Re: OCR engine not detecting text and therefore not recognizing it

Post by mCHSNUg5Pz8cPap »

John LeBlanc,
I OCR'd your test document and it worked fine. I think what you need to do is make sure that you uncheck the box for "Ignore existing text on page." I did that and had no problems.
Screenshot.png
The other alternative is to rasterize the document--i.e., convert it into an image--and then OCR the image. You can rasterize the document with a press of a button ("Rasterize Pages" button in the Convert menu) so it's a little easier than printing as an image. That said, I don't know why you would do this when you can just uncheck the box so it does not ignore existing text on the page.
Features I really want:
1. Fully customizable toolbars: https://forum.tracker-software.com/viewtopic.php?p=167585
2. Sanitize documents w/o being forced into save as dialog (Acrobat has this!): https://forum.tracker-software.com/viewtopic.php?p=156130
User avatar
PHK
User
Posts: 896
Joined: Tue Nov 24, 2020 4:02 pm

Re: OCR engine not detecting text and therefore not recognizing it

Post by PHK »

mCHSNUg5Pz8cPap wrote: Sat Oct 09, 2021 12:50 am John LeBlanc,
I OCR'd your test document and it worked fine. I think what you need to do is make sure that you uncheck the box for "Ignore existing text on page." I did that and had no problems.

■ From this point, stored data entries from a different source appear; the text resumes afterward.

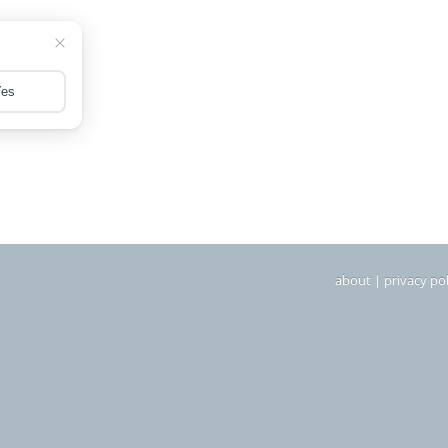
about
|
privacy pol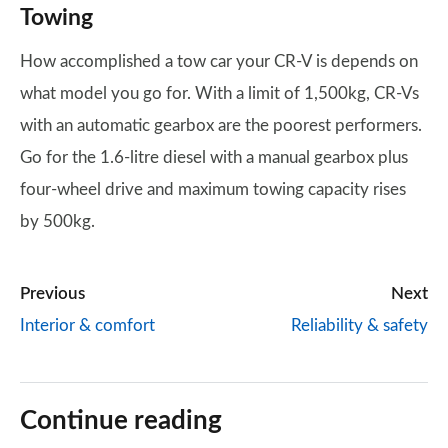
Towing
How accomplished a tow car your CR-V is depends on
what model you go for. With a limit of 1,500kg, CR-Vs
with an automatic gearbox are the poorest performers.
Go for the 1.6-litre diesel with a manual gearbox plus
four-wheel drive and maximum towing capacity rises
by 500kg.
Previous
Next
Interior & comfort
Reliability & safety
Continue reading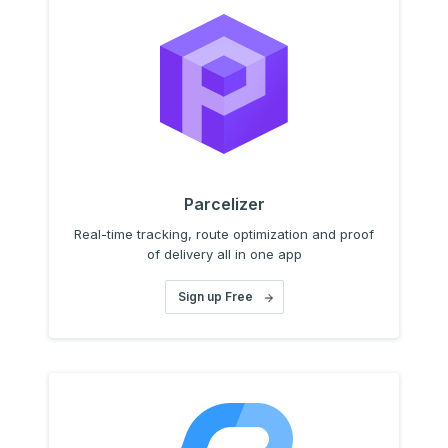
Parcelizer
Real-time tracking, route optimization and proof
of delivery all in one app
Sign up Free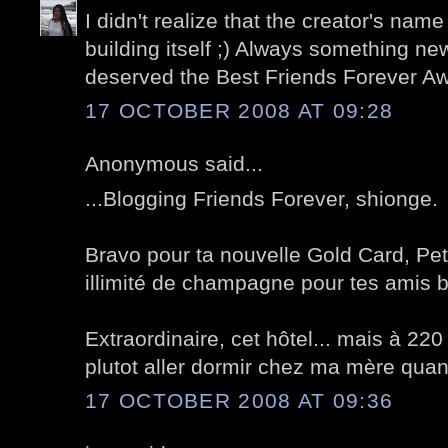
I didn't realize that the creator's name
building itself ;) Always something n
deserved the Best Friends Forever A
17 OCTOBER 2008 AT 09:28
Anonymous said...
...Blogging Friends Forever, shionge.
Bravo pour ta nouvelle Gold Card, Pet
illimité de champagne pour tes amis 
Extraordinaire, cet hôtel... mais à 220 
plutot aller dormir chez ma mère quand 
17 OCTOBER 2008 AT 09:36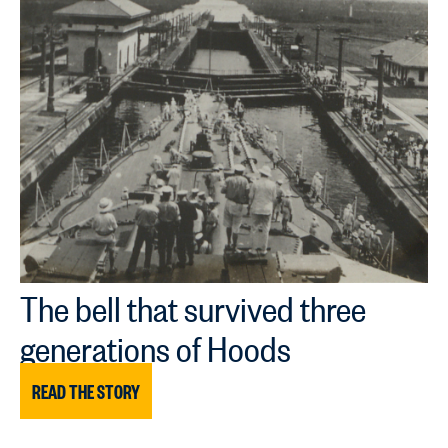
The bell that survived three
generations of Hoods
READ THE STORY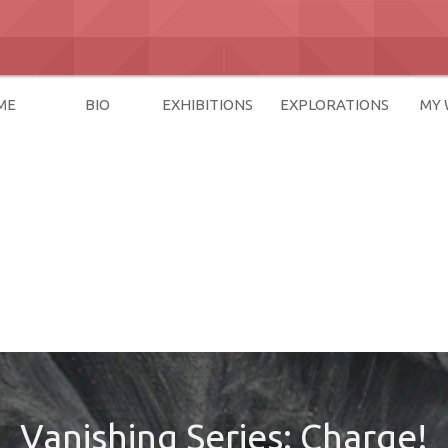
ME
BIO
EXHIBITIONS
EXPLORATIONS
MY
Vanishing Series: Charge!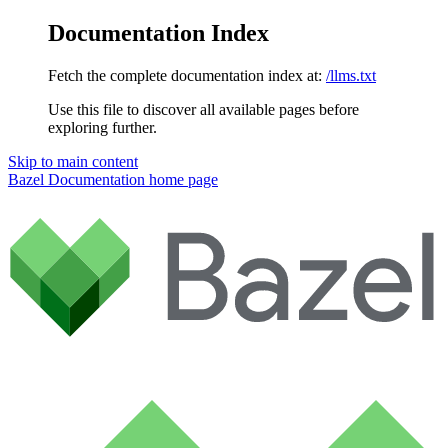
Documentation Index
Fetch the complete documentation index at:
/llms.txt
Use this file to discover all available pages before
exploring further.
Skip to main content
Bazel Documentation
home page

The other alternative is to rasterize the document--i.e., convert it into an image--and then OCR the image. You can rasterize the document with a press of a button ("Rasterize Pages" button in the Convert menu) so it's a little easier than printing as an image. That said, I don't know why you would do this when you can just uncheck the box so it does not ignore existing text on the page.
My OCR box has the ignore text box ticked but that does make the document OCRable for me.

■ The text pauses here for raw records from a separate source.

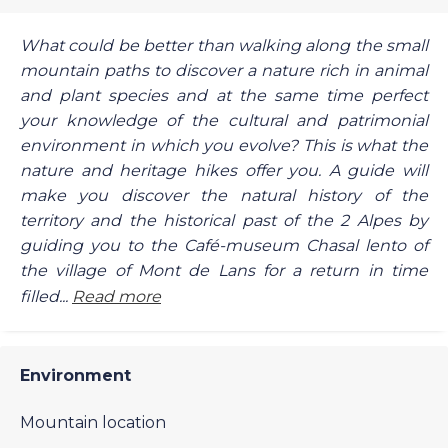
What could be better than walking along the small
mountain paths to discover a nature rich in animal
and plant species and at the same time perfect
your knowledge of the cultural and patrimonial
environment in which you evolve? This is what the
nature and heritage hikes offer you. A guide will
make you discover the natural history of the
territory and the historical past of the 2 Alpes by
guiding you to the Café-museum Chasal lento of
the village of Mont de Lans for a return in time
filled...
Read more
Environment
Mountain location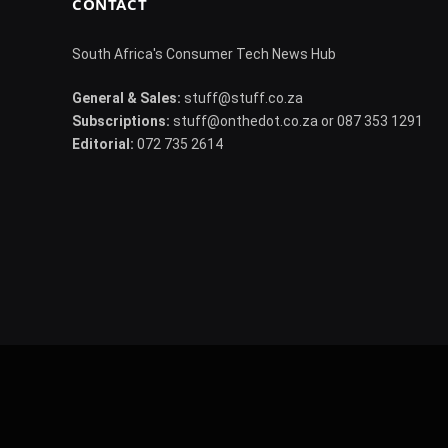
CONTACT
South Africa's Consumer Tech News Hub
General & Sales:
stuff@stuff.co.za
Subscriptions:
stuff@onthedot.co.za or 087 353 1291
Editorial:
072 735 2614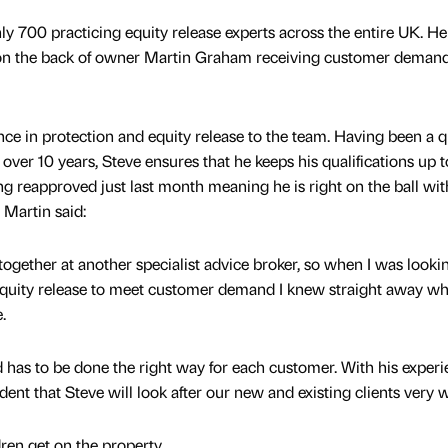
only 700 practicing equity release experts across the entire UK. He
on the back of owner Martin Graham receiving customer demand
nce in protection and equity release to the team. Having been a q
r over 10 years, Steve ensures that he keeps his qualifications up t
eing reapproved just last month meaning he is right on the ball wit
 Martin said:
ogether at another specialist advice broker, so when I was looki
 equity release to meet customer demand I knew straight away w
.
d has to be done the right way for each customer. With his exper
ident that Steve will look after our new and existing clients very w
dren get on the property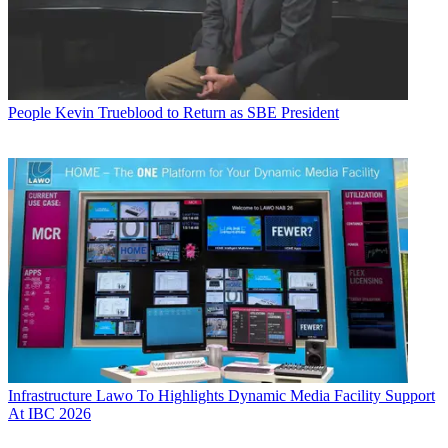
People
Kevin Trueblood to Return as SBE President
Infrastructure
Lawo To Highlights Dynamic Media Facility Support
At IBC 2026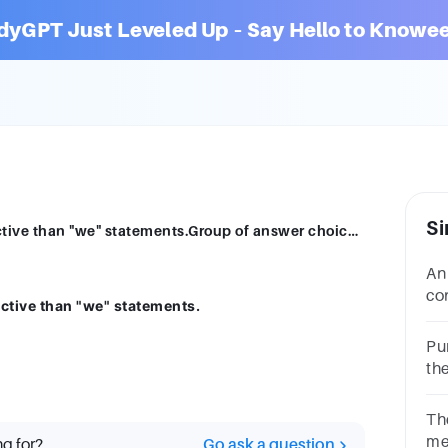
dyGPT Just Leveled Up – Say Hello to Knowee
Si
"I" statements in a meeting are more effective than "we" statements.Group of answer choicesTrueFalse
An
co
ective than "we" statements.
co
an
Pu
th
ch
Th
me
ng for?
Go ask a question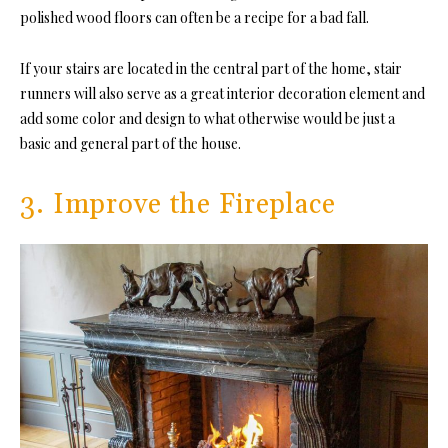
polished wood floors can often be a recipe for a bad fall.
If your stairs are located in the central part of the home, stair
runners will also serve as a great interior decoration element and
add some color and design to what otherwise would be just a
basic and general part of the house.
3. Improve the Fireplace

Your rasterizing pages suggestion works well, if the security settings of the document permit as in the example of this thread. Otherwrise, one must go the print route.
All best,

FringePhil
mCHSNUg5Pz8cPap
User
Posts: 124
Joined: Wed Aug 04, 2021 6:36 pm

Re: OCR engine not detecting text and therefore not recognizing it

Post by mCHSNUg5Pz8cPap »

PHK wrote: Sun Oct 10, 2021 1:26 am My OCR box has the ignore text box ticked but that does make the document OCRable for me.
Well, that is strange. I took the document from the first post titled "Test OCR -- BEFORE" and OCR'd it with the settings shown above. It produced the document below, which I can now easily search. It's strange that it doesn't work for you and the OP.
Test OCR -- AFTER.pdf
(304.19 KiB) Downloaded 40 times
Features I really want:
1. Fully customizable toolbars: https://forum.tracker-software.com/viewtopic.php?p=167585
2. Sanitize documents w/o being forced into save as dialog (Acrobat has this!): https://forum.tracker-software.com/viewtopic.php?p=156130
User avatar
PHK
User
Posts: 896
Joined: Tue Nov 24, 2020 4:02 pm

Re: OCR engine not detecting text and therefore not recognizing it

Post by PHK »

mCHSNUg5Pz8cPap wrote: Mon Oct 11, 2021 7:10 pm

Well, that is strange. ..
No, sorry, my post must not have been sufficiently clear thereby causing your misunderstanding and I hope this helps.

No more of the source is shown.